By
techdude on Friday, February 3rd, 2012 |
3 CommentsI wonder if I’ve wronged many people in my past and that’s the reason I am so sad, so often in my marriage. I really love my husband. I do things to see him smile and be happy. Always have. Bought him a car, installed a stereo in it, always make him feel like a king on special days. He means a lot to me. I’m this way with anyone I choose to devote my heart to. We have two children. Two beautiful girls. I want to be happy. I want to feel like my marriage can make it but everytime we argue or disagree, I contemplate divorce. Like tonight.. I thought we could go to dinner and have a good time. We end up in silence, not getting along, not talking because I asked a questiosn that he didn’t see the point in. Conversation was, and always is, so forced. Like, we have nothing in common. Nothing to talk about. When we get along, I am hopeful that we can make things work. But when we argue, I just want out of it. We’ve been together for almost 5 years now. I spend many nights balling my eyes out while he watches football or sits in his chair sipping a cold beer.
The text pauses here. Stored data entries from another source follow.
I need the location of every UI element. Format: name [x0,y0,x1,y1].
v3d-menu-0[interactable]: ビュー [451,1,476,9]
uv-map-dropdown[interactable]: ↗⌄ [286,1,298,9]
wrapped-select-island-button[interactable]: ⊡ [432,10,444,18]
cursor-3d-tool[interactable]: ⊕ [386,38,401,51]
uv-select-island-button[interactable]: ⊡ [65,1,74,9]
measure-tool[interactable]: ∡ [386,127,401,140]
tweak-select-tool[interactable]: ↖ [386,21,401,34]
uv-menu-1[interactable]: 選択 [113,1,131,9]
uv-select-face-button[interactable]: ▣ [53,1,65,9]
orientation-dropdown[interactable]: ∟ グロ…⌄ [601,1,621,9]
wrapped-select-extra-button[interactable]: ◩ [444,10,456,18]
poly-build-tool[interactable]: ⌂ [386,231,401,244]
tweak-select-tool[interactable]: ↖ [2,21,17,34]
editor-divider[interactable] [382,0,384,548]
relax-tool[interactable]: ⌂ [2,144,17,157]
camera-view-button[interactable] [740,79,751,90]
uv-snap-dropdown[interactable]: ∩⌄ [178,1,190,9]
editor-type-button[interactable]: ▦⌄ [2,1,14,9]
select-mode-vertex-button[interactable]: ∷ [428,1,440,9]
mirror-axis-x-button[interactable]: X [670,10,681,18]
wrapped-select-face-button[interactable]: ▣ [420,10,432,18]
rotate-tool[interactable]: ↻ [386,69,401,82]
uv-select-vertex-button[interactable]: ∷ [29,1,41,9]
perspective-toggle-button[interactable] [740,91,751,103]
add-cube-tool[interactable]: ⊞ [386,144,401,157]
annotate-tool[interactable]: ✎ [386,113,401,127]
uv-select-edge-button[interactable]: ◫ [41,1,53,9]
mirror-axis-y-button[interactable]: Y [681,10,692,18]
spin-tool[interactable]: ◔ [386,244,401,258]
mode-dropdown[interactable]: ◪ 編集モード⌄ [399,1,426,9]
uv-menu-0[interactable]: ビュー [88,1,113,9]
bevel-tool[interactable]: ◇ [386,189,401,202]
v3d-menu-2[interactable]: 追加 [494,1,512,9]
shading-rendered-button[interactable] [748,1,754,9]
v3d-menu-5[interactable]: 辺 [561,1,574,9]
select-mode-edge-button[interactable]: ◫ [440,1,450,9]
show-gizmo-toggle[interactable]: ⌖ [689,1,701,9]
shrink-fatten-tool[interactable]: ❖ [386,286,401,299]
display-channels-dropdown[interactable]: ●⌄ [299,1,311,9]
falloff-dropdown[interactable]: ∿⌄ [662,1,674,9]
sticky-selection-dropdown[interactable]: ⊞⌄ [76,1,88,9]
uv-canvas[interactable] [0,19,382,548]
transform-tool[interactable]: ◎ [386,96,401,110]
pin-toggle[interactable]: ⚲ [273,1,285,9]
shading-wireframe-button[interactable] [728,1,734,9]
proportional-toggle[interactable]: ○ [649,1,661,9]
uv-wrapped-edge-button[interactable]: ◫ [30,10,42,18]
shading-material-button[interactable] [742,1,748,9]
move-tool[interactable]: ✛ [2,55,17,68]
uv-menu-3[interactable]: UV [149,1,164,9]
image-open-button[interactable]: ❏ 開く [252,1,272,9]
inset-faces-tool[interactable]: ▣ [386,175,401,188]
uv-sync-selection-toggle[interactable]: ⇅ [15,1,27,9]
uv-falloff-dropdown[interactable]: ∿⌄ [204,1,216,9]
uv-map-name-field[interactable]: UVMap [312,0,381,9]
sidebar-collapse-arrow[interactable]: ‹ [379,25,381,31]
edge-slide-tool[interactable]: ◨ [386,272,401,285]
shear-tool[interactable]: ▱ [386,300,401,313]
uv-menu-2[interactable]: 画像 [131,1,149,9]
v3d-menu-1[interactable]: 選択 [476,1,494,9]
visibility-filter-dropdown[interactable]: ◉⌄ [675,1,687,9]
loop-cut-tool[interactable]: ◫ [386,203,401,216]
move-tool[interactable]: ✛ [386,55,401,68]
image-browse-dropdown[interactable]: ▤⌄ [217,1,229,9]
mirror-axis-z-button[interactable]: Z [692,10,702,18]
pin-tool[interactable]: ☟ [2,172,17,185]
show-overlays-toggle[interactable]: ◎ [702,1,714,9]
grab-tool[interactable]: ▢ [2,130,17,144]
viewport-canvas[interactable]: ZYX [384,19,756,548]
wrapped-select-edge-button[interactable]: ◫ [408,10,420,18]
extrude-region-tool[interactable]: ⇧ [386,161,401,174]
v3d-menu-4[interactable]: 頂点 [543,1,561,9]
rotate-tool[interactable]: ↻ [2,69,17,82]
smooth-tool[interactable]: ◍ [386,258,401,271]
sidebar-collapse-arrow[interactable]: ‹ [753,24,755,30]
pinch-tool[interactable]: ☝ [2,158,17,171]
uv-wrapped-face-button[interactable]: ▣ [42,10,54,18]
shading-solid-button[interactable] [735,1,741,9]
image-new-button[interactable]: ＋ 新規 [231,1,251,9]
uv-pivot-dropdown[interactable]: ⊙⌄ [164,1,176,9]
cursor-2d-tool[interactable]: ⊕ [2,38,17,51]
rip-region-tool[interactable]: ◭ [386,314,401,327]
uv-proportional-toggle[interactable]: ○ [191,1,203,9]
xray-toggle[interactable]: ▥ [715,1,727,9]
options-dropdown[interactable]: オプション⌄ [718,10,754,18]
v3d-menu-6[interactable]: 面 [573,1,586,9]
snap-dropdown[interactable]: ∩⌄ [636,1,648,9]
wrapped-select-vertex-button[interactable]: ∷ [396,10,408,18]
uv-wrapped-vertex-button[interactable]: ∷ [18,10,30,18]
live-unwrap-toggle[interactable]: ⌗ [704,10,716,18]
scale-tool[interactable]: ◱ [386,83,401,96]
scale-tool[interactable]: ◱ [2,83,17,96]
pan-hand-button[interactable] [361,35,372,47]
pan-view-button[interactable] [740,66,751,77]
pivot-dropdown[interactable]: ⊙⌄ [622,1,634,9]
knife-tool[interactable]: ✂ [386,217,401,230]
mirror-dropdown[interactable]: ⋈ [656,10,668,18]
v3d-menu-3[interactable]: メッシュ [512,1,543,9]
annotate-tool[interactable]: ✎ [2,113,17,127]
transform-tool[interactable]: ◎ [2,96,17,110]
I’m crying right now. I’ve cried so much in this marriage, from day one. The night befoer we got married I was crying my eyes out in my car because we were arguing about him not thinking I needed a birthday gift since we were getting married the next day. I paid for the whole wedding and everything tied to it with my bonus. I even bought my own ring. There are many reasons I should move on, I know. My mind says yes a million times over. I’ve set and canceled meetings with divorce attorneys in the past month. It’s like, I’m so unhappy but can’t find the will to walk away. Like I don’t want to stop crying and waking up with red puffy eyes. I’m better than this but why does it seem so hard to convince myself. I truly feel like I’m being punished. I pray to God that if I am, it’s almost over cause i dont’ know how much more I can take.